Preliminary calculations undertaken by the fund’s administrator indicated that the fund would have to pay out $3.6 million in benefits in December 2000. The fund had approximately $1.5 million in liquid assets (cash and readily realisable assets). On this basis, the fund had a shortfall of $2 million, which had to be financed by means of selling one or more of the property assets. The direct and indirect property assets constituted (at book value) $5 million.
In October 2000, the Victorian Government terminated an outsourcing contract with the employer, which resulted in more employees exiting the fund.
The trustee’s response
The trustee initially responded to this liquidity crisis by reducing the book values of the properties to their estimated market values and reducing the interim-crediting rate to zero. Subsequently, the trustee deferred payment of benefits until all proceeds of the sale had been received and then applied a substantial negative crediting rate to the account balances of all members.
Given both the delay in payment of members’ benefits and the very substantial negative crediting rate that applied to all members’ accounts, the members commenced a class action, which was settled by the trustee paying in excess of $800,000 to the members.

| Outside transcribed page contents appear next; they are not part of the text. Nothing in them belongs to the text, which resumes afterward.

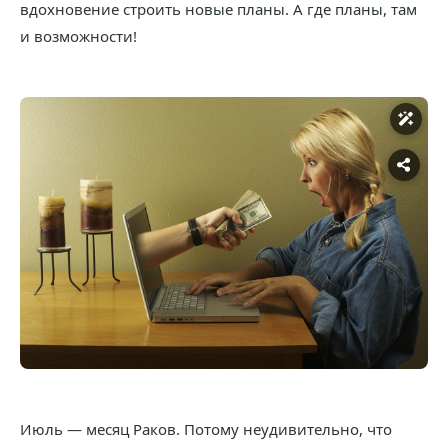
вдохновение строить новые планы. А где планы, там
и возможности!
Июль — месяц Раков. Потому неудивительно, что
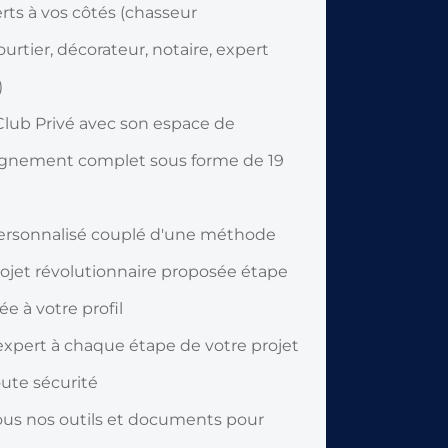
ts à vos côtés (chasseur
rtier, décorateur, notaire, expert
)
 Club Privé avec son espace de
ignement complet sous forme de 19
personnalisé couplé d'une méthode
rojet révolutionnaire proposée étape
e à votre profil
 expert à chaque étape de votre projet
ute sécurité
ous nos outils et documents pour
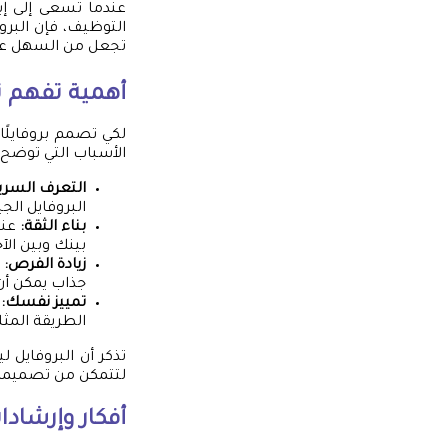
عندما تسعى إلى إب
التوظيف، فإن البرو
تجعل من السهل على
أهمية تفهم
ت
لكي تصمم بروفايلًا
الأسباب التي توضح 
التعرف السري
البروفايل ال
بناء الثقة:
عند
بينك وبين الآخ
زيادة الفرص:
ق
جذاب يمكن أن 
تمييز نفسك:
ف
الطريقة المثل
تذكر أن البروفايل
لتتمكن من تصميمه 
أفكار وإرشاد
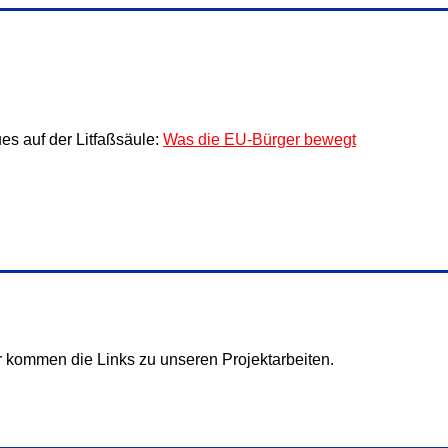
es auf der Litfaßsäule:
Was die EU-Bürger bewegt
r kommen die Links zu unseren Projektarbeiten.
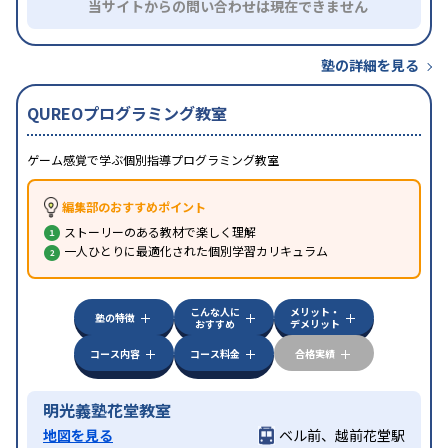
当サイトからの問い合わせは現在できません
塾の詳細を見る
QUREOプログラミング教室
ゲーム感覚で学ぶ個別指導プログラミング教室
編集部のおすすめポイント
ストーリーのある教材で楽しく理解
一人ひとりに最適化された個別学習カリキュラム
こんな人に
メリット・
塾の特徴
おすすめ
デメリット
コース内容
コース料金
合格実績
明光義塾花堂教室
地図を見る
ベル前、越前花堂駅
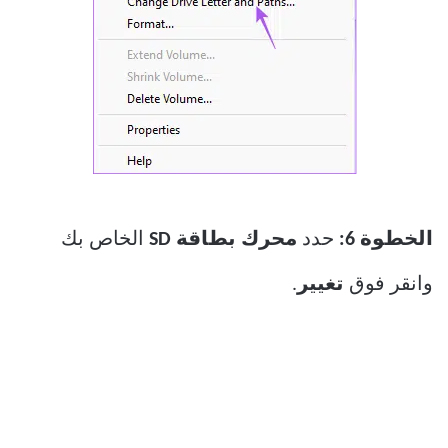
الخطوة 6:
حدد
محرك بطاقة SD
الخاص بك
وانقر فوق
تغيير
.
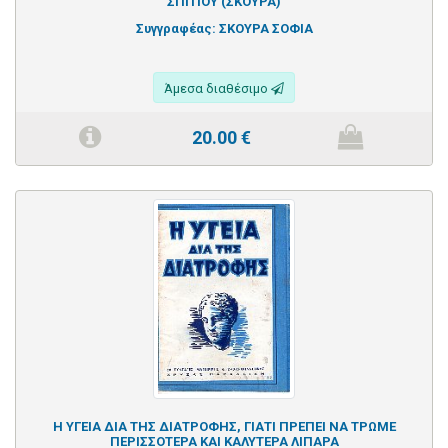
ΣΠΙΤΙΟΥ (ΣΚΟΥΡΑ)
Συγγραφέας:
ΣΚΟΥΡΑ ΣΟΦΙΑ
Άμεσα διαθέσιμο
20.00
€
Η ΥΓΕΙΑ ΔΙΑ ΤΗΣ ΔΙΑΤΡΟΦΗΣ, ΓΙΑΤΙ ΠΡΕΠΕΙ ΝΑ ΤΡΩΜΕ
ΠΕΡΙΣΣΟΤΕΡΑ ΚΑΙ ΚΑΛΥΤΕΡΑ ΛΙΠΑΡΑ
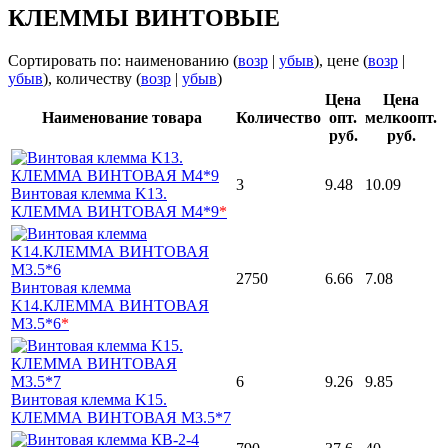
КЛЕММЫ ВИНТОВЫЕ
Сортировать по: наименованию (
возр
|
убыв
), цене (
возр
|
убыв
), количеству (
возр
|
убыв
)
Цена
Цена
Наименование товара
Количество
опт.
мелкоопт.
руб.
руб.
3
9.48
10.09
Винтовая клемма K13.
КЛЕММА ВИНТОВАЯ M4*9
*
2750
6.66
7.08
Винтовая клемма
K14.КЛЕММА ВИНТОВАЯ
M3.5*6
*
6
9.26
9.85
Винтовая клемма K15.
КЛЕММА ВИНТОВАЯ M3.5*7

The litigation against the insurer
The litigation continued as the trustee, employer and the employer appointed directors of the trustee company commenced cross claims against the insurer, which had issued to the trustee a “superannuation trustees’ liability” policy. The insurer did not dispute that the trustee was liable to the members in respect to the deferred payment of benefits and very substantial negative earnings. However, the insurer resisted the granting of indemnity under the policy on a variety of grounds relating to the terms of the policy.
Why the trustee was liable
While the investment strategy was clearly heavily weighted in terms of direct property, the trustee was not liable to the members because of this heavy weighting. Instead, the trustee was liable because the nature of the employer’s business clearly carried the risk of bulk member exits and an over concentration in illiquid assets did not address that risk.
The distinction is that the trustee was liable because the investment strategy adopted was not appropriate for a fund that was exposed to the risk of bulk member exits and not because of the over-concentration in property.
If the employer’s business were not subject to the risk of bulk employee exits, would the trustees be at fault? It is unlikely that the trustee would have been at fault. The fundamental issue is not the lack of diversification but the inappropriateness of the investment strategy given the membership profile of the fund.
The lessons for SMSF advisers
In the context of SMSFs, the risk of bulk member exits is unlikely to arise for a number of reasons. Firstly, the members of a SMSF usually have far greater certainty of and control over when benefits will be accessed. Secondly, the controllers of the investment strategy of the fund are generally identical to the membership.
This case is not an argument against SMSFs being heavily invested in property. The case does illustrate that the investment strategy of the fund must be appropriate having regard to when members are likely to access their benefits.
Michael Hallinan is special counsel at Townsends Business and Corporate Lawyers.